Without copying the images, write out all the entries below verbatim.

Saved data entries
----
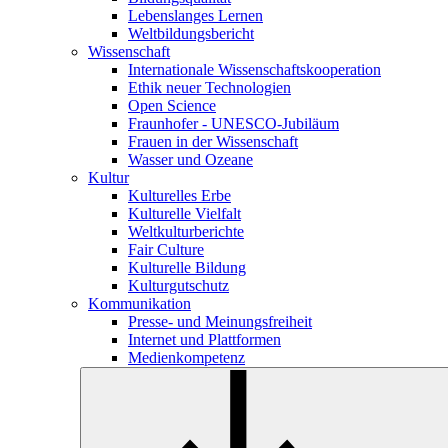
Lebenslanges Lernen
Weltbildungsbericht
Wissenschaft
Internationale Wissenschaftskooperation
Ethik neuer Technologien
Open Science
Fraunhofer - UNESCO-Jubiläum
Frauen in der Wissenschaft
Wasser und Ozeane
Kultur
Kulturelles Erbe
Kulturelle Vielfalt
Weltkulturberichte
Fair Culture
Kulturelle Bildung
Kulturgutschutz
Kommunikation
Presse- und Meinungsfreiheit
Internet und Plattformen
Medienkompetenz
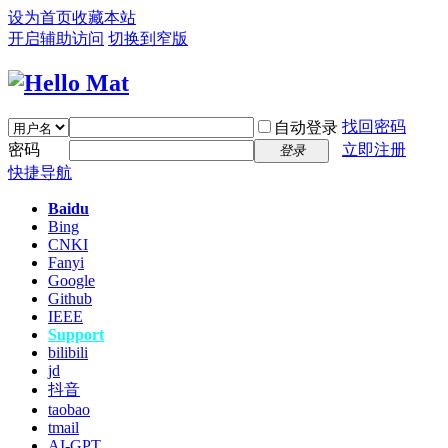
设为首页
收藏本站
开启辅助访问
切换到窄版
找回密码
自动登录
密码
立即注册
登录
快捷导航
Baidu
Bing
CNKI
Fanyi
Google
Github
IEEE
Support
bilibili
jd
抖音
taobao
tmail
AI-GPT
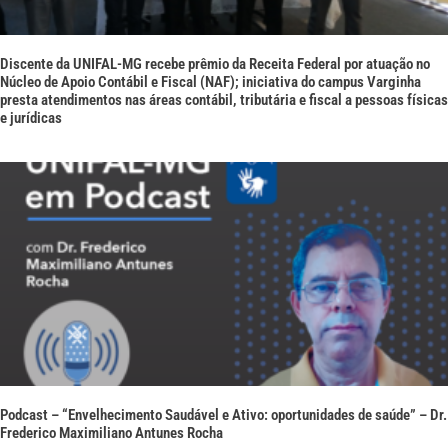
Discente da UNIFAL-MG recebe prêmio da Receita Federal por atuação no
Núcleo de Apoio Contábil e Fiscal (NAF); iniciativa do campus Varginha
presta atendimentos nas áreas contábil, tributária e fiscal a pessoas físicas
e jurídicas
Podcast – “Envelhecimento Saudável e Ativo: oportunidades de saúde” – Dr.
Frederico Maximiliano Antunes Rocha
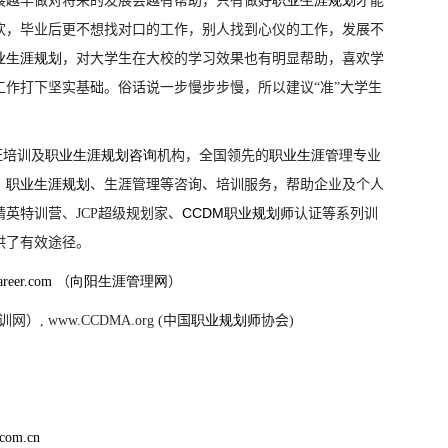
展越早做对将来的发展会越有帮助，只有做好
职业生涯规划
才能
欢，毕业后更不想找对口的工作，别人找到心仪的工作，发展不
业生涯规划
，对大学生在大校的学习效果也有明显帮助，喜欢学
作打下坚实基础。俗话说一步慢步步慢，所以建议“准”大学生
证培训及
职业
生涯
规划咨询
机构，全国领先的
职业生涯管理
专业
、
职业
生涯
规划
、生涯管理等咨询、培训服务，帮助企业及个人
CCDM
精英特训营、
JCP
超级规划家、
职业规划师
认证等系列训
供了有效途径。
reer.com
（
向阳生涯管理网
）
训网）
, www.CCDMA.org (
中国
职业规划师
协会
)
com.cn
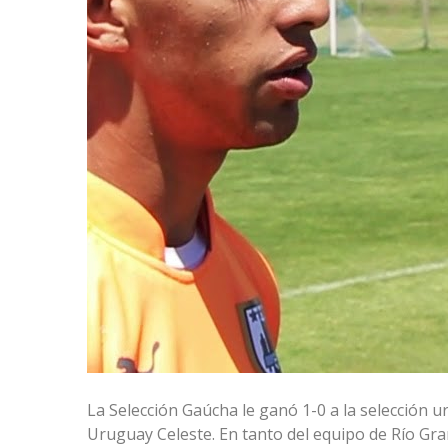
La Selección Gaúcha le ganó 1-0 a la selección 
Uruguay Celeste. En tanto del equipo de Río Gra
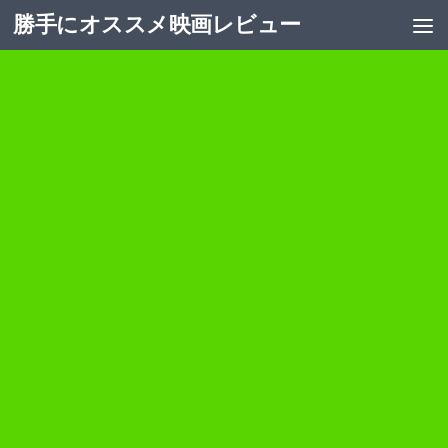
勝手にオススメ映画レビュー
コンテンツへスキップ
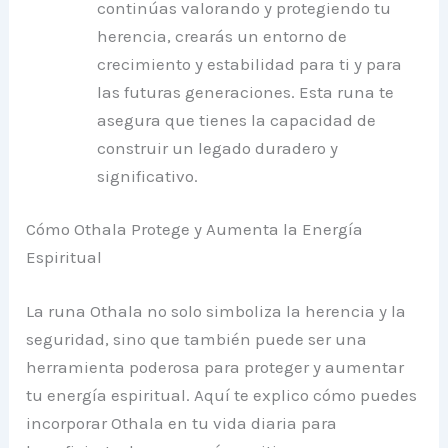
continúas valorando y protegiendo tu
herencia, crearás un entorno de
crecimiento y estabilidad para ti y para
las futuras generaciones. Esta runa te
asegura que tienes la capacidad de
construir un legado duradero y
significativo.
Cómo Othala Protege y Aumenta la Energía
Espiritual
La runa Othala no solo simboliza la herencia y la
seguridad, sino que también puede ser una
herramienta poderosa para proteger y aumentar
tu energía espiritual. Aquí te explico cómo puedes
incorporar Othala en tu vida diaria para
----
The answer:
Lebenslanges Lernen
Weltbildungsbericht
Wissenschaft
Internationale Wissenschaftskooperation
Ethik neuer Technologien
Open Science
Fraunhofer - UNESCO-Jubiläum
Frauen in der Wissenschaft
Wasser und Ozeane
Kultur
Kulturelles Erbe
Kulturelle Vielfalt
Weltkulturberichte
Fair Culture
Kulturelle Bildung
Kulturgutschutz
Kommunikation
Presse- und Meinungsfreiheit
Internet und Plattformen
Medienkompetenz
设为首页
收藏本站
开启辅助访问
切换到窄版
找回密码
自动登录
密码
立即注册
登录
快捷导航
Baidu
Bing
CNKI
Fanyi
Google
Github
IEEE
Support
bilibili
jd
抖音
taobao
tmail
AI-GPT
Discente da UNIFAL-MG recebe prêmio da Receita Federal por atuação no
Núcleo de Apoio Contábil e Fiscal (NAF); iniciativa do campus Varginha
presta atendimentos nas áreas contábil, tributária e fiscal a pessoas físicas
e jurídicas
Podcast – “Envelhecimento Saudável e Ativo: oportunidades de saúde” – Dr.
Frederico Maximiliano Antunes Rocha
展越早做对将来的发展会越有帮助，只有做好
职业生涯规划
才能
欢，毕业后更不想找对口的工作，别人找到心仪的工作，发展不
业生涯规划
，对大学生在大校的学习效果也有明显帮助，喜欢学
作打下坚实基础。俗话说一步慢步步慢，所以建议“准”大学生
证培训及
职业
生涯
规划咨询
机构，全国领先的
职业生涯管理
专业
、
职业
生涯
规划
、生涯管理等咨询、培训服务，帮助企业及个人
CCDM
精英特训营、
JCP
超级规划家、
职业规划师
认证等系列训
供了有效途径。
reer.com
（
向阳生涯管理网
）
训网）
, www.CCDMA.org (
中国
职业规划师
协会
)
com.cn
La Selección Gaúcha le ganó 1-0 a la selección 
Uruguay Celeste. En tanto del equipo de Río Gra
勝手にオススメ映画レビュー
コンテンツへスキップ
continúas valorando y protegiendo tu
herencia, crearás un entorno de
crecimiento y estabilidad para ti y para
las futuras generaciones. Esta runa te
asegura que tienes la capacidad de
construir un legado duradero y
significativo.
Cómo Othala Protege y Aumenta la Energía
Espiritual
La runa Othala no solo simboliza la herencia y la
seguridad, sino que también puede ser una
herramienta poderosa para proteger y aumentar
tu energía espiritual. Aquí te explico cómo puedes
incorporar Othala en tu vida diaria para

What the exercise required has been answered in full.